Talent is equally distributed, but opportunity is not.
In 2012, Kline formed STEM Advantage. A 501(c)(3) nonprofit, the organization mentors, prepares, and inspires women and men in underserved communities to pursue STEM majors and careers through scholarships, paid internships, one-to-one mentors, professional development, and community. The vision is to provide economic and social mobility to marginalized young people while providing a vetted pipeline of diverse STEM talent to businesses to fill their workforce needs.
Today, STEM Advantage has relationships with eight CSU campuses, including five in the greater Los Angeles area, one of which is Cal State LA. Of the 175 STEM Advantage Scholars named in the fall of 2021, 45 study at Cal State LA—more than at any other CSU.
Photo: T. Fox with two ECST students
“Cal State LA is ranked #1 in the country for the upward mobility of its students,” says Kline. “One of our Board members, T. Fox, was the Professional Placement Coordinator for the College of Engineering, Computer Science, and Technology (ECST) at Cal State LA and is still at Cal State LA in a different capacity. Emily Allen, Dean of ECST, is a member of our Advisory Board.”
Says Dean Allen, “STEM Advantage is a great organization with programs that complement the ones we offer our students. Our missions are very aligned. We’re honored to collaborate with Lee Ann and her staff on student success.”

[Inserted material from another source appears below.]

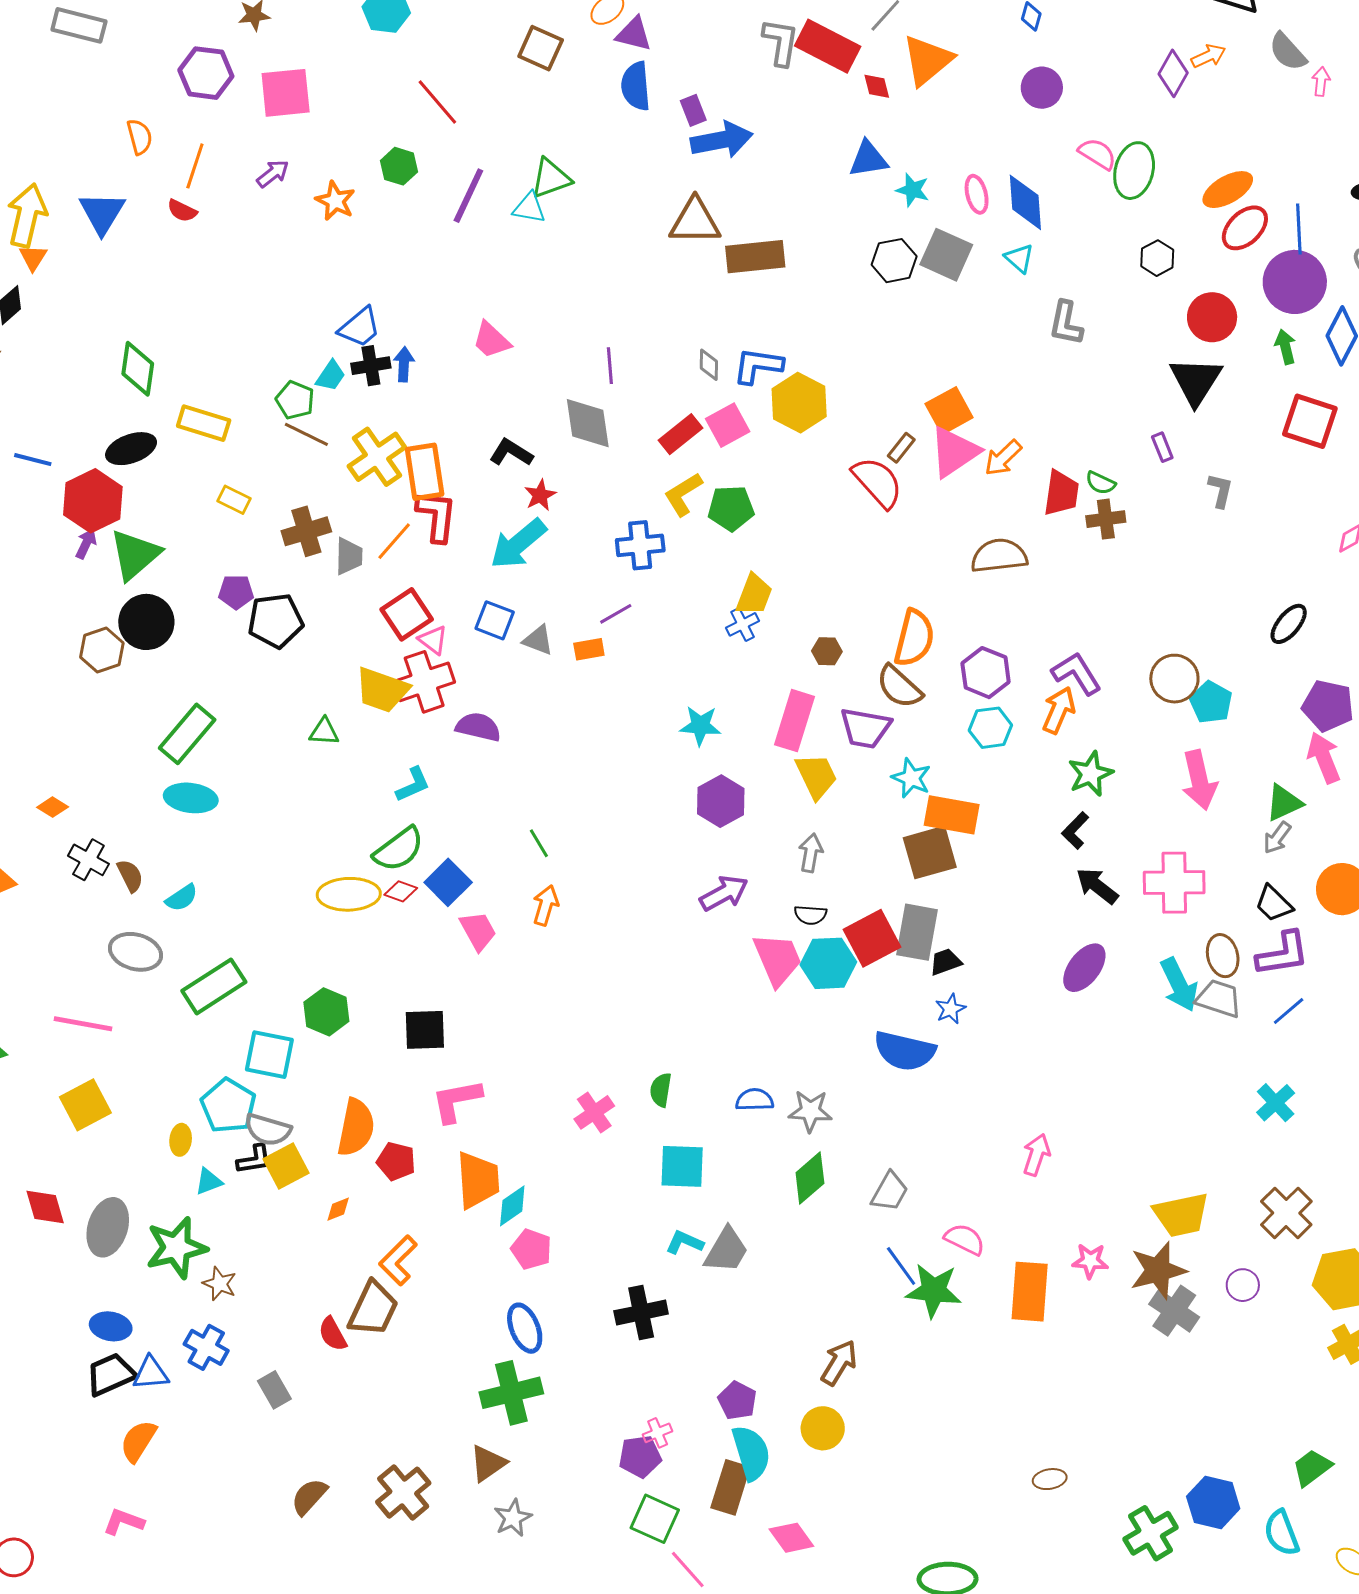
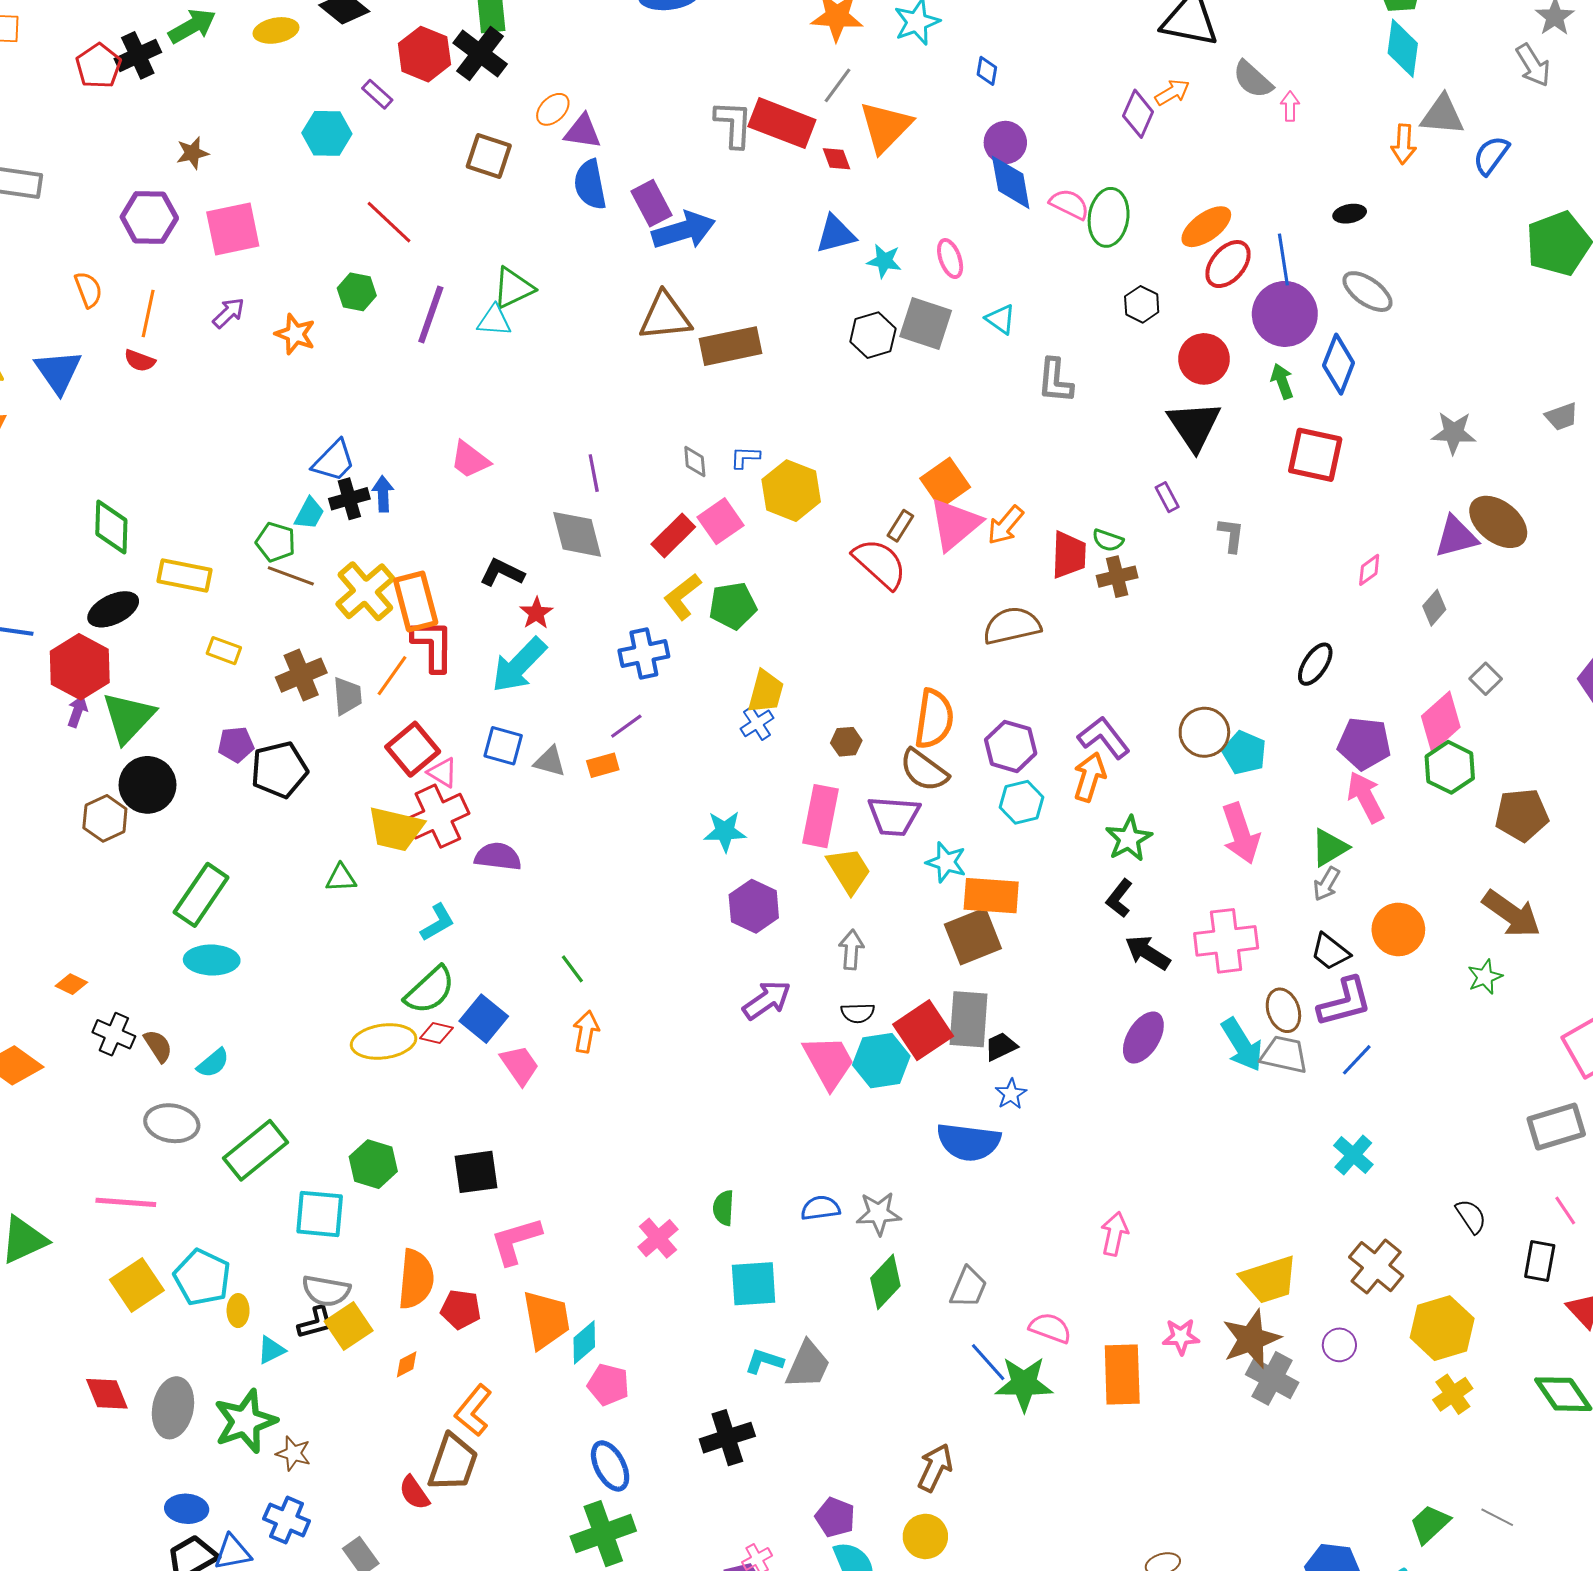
purple rectangle: (693, 110) -> (651, 203), size x1.4
blue diamond: (1025, 202) -> (1011, 182), moved
blue L-shape: (758, 366) -> (745, 457), size x0.6
cyan pentagon: (228, 1106) -> (202, 1277), moved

To say that STEM Advantage is fulfilling its mission is an understatement. Since its founding 10 years ago, 600 students at CSUs have received more than $1.5 million in scholarships as well as help finding paid internships while in school and full-time jobs after graduation. Along the way, they are mentored by professionals in their chosen fields, including recent graduates, and invited to attend career panels and workshops on a range of topics such as creating an elevator pitch and professional networking.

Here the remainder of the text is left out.